(Stored data)
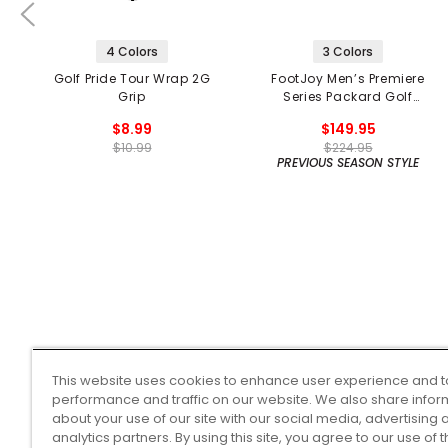
4 Colors
3 Colors
Golf Pride Tour Wrap 2G
FootJoy Men’s Premiere
Grip
Series Packard Golf
Shoes
$8.99
$149.95
$10.99
$224.95
PREVIOUS SEASON STYLE
This website uses cookies to enhance user experience and t
performance and traffic on our website. We also share infor
about your use of our site with our social media, advertising 
analytics partners. By using this site, you agree to our use of 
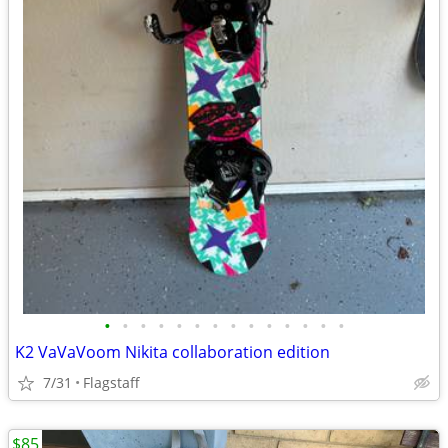
•
•
•
•
•
•
•
•
•
•
•
•
•
•
K2 VaVaVoom Nikita collaboration edition
7/31
Flagstaff
$85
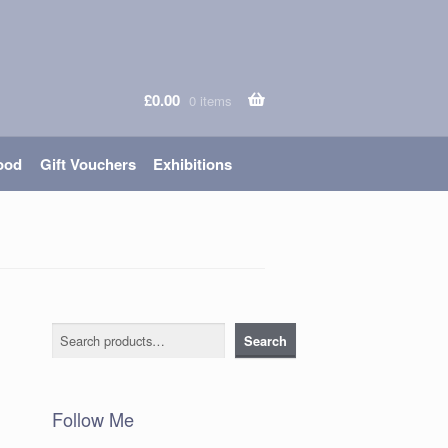
£
0.00
0 items
ood
Gift Vouchers
Exhibitions
Search
Search
Follow Me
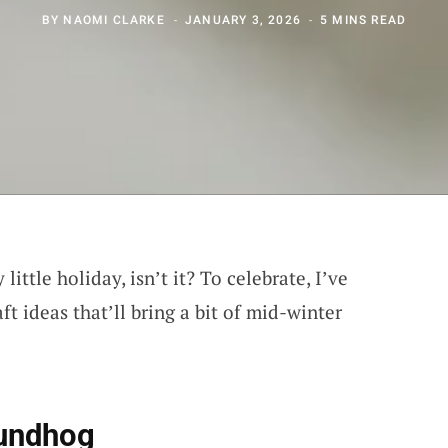
BY
NAOMI CLARKE
JANUARY 3, 2026
5 MINS READ
ittle holiday, isn’t it? To celebrate, I’ve
t ideas that’ll bring a bit of mid-winter
oundhog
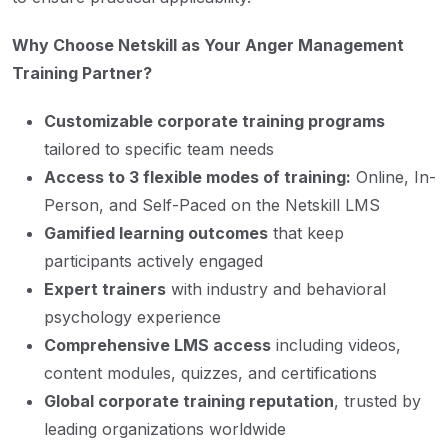
Why Choose Netskill as Your Anger Management
Training Partner?
Customizable corporate training programs
tailored to specific team needs
Access to 3 flexible modes of training:
Online, In-
Person, and Self-Paced on the Netskill LMS
Gamified learning outcomes
that keep
participants actively engaged
Expert trainers
with industry and behavioral
psychology experience
Comprehensive LMS access
including videos,
content modules, quizzes, and certifications
Global corporate training reputation
, trusted by
leading organizations worldwide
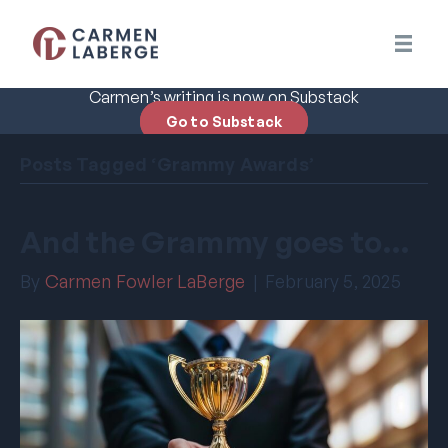
Carmen’s writing is now on Substack
Go to Substack
Posts Tagged ‘Grammy Awards’
And the Grammy goes to…
By
Carmen Fowler LaBerge
|
February 5, 2025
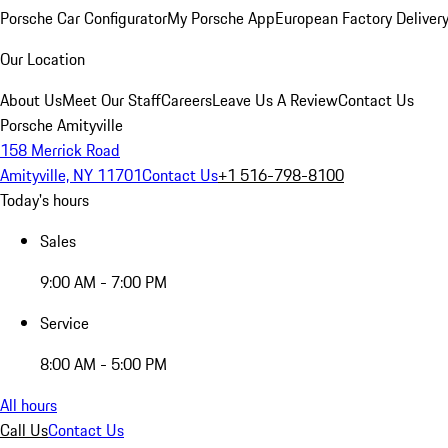
Porsche Car Configurator
My Porsche App
European Factory Deliver
Our Location
About Us
Meet Our Staff
Careers
Leave Us A Review
Contact Us
Porsche Amityville
158 Merrick Road
Amityville, NY 11701
Contact Us
+1 516-798-8100
Today's hours
Sales
9:00 AM - 7:00 PM
Service
8:00 AM - 5:00 PM
All hours
Call Us
Contact Us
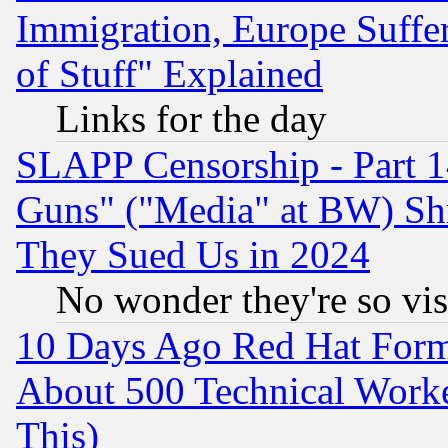
Immigration, Europe Suffer
of Stuff" Explained
Links for the day
SLAPP Censorship - Part 1
Guns" ("Media" at BW) Sh
They Sued Us in 2024
No wonder they're so vi
10 Days Ago Red Hat Form
About 500 Technical Worke
This)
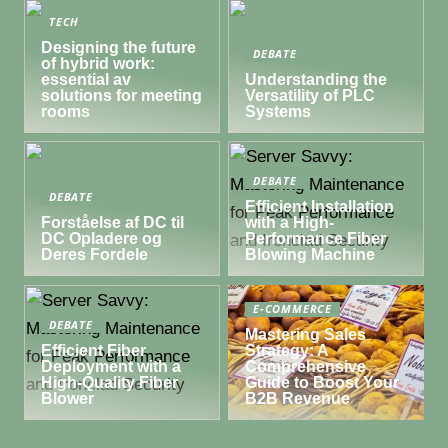
TECH
Designing the future
DEBATE
of hybrid work:
essential av
Understanding the
solutions for meeting
Versatility of PLC
rooms
Systems
DEBATE
DEBATE
Efficient Installation
Forståelse af DC til
with a High-
DC Opladere og
Performance Fiber
Deres Fordele
Blowing Machine
E-COMMERCE
DEBATE
Mastering Sales
Efficient Fiber
Strategy: A
Deployment with a
Comprehensive
High-Quality Fiber
Guide to Boost Your
Blower
B2B Revenue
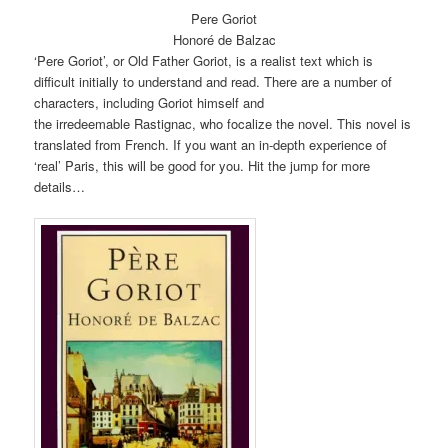
Pere Goriot
Honoré de Balzac
‘Pere Goriot’, or Old Father Goriot, is a realist text which is
difficult initially to understand and read. There are a number of
characters, including Goriot himself and
the irredeemable Rastignac, who focalize the novel. This novel is
translated from French. If you want an in-depth experience of
‘real’ Paris, this will be good for you. Hit the jump for more
details…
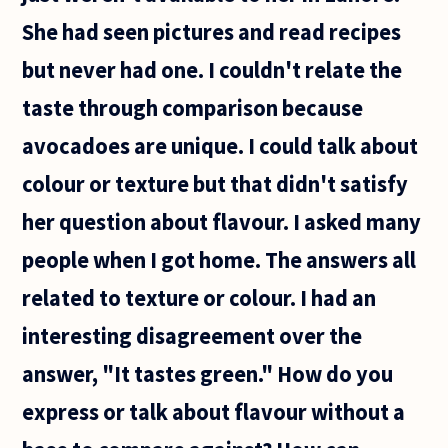
She had seen pictures and read recipes
but never had one. I couldn't relate the
taste through comparison because
avocadoes are unique. I could talk about
colour or texture but that didn't satisfy
her question about flavour. I asked many
people when I got home. The answers all
related to texture or colour. I had an
interesting disagreement over the
answer, "It tastes green." How do you
express or talk about flavour without a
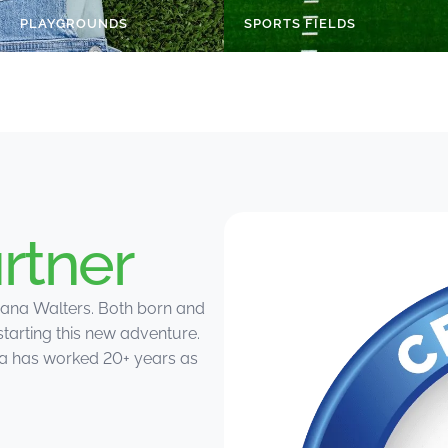
PLAYGROUNDS
SPORTS FIELDS
rtner
ana Walters. Both born and
starting this new adventure.
ana has worked 20+ years as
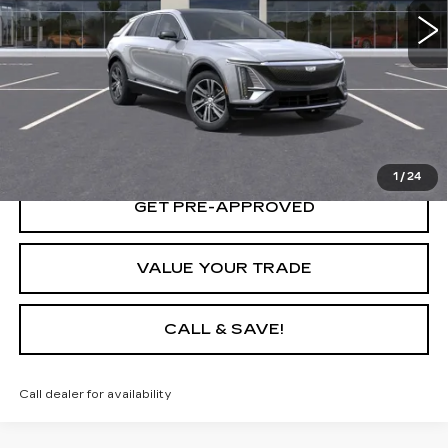
START BUYING PROCESS
LOCK IN TODAY'S PRICE
1
/
24
GET PRE-APPROVED
VALUE YOUR TRADE
CALL & SAVE!
Call dealer for availability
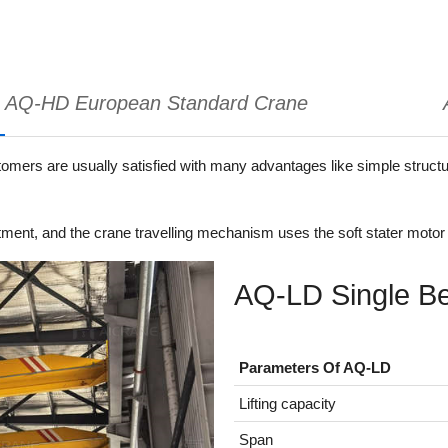
AQ-HD European Standard Crane
ers are usually satisfied with many advantages like simple structure,
ment, and the crane travelling mechanism uses the soft stater motor 
AQ-LD Single B
Parameters Of AQ-LD
Lifting capacity
Span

> **About this exercise**
From the entries above, pull out each line that includes "Goriot".

> **Solution below**
Pere Goriot
‘Pere Goriot’, or Old Father Goriot, is a realist text which is
characters, including Goriot himself and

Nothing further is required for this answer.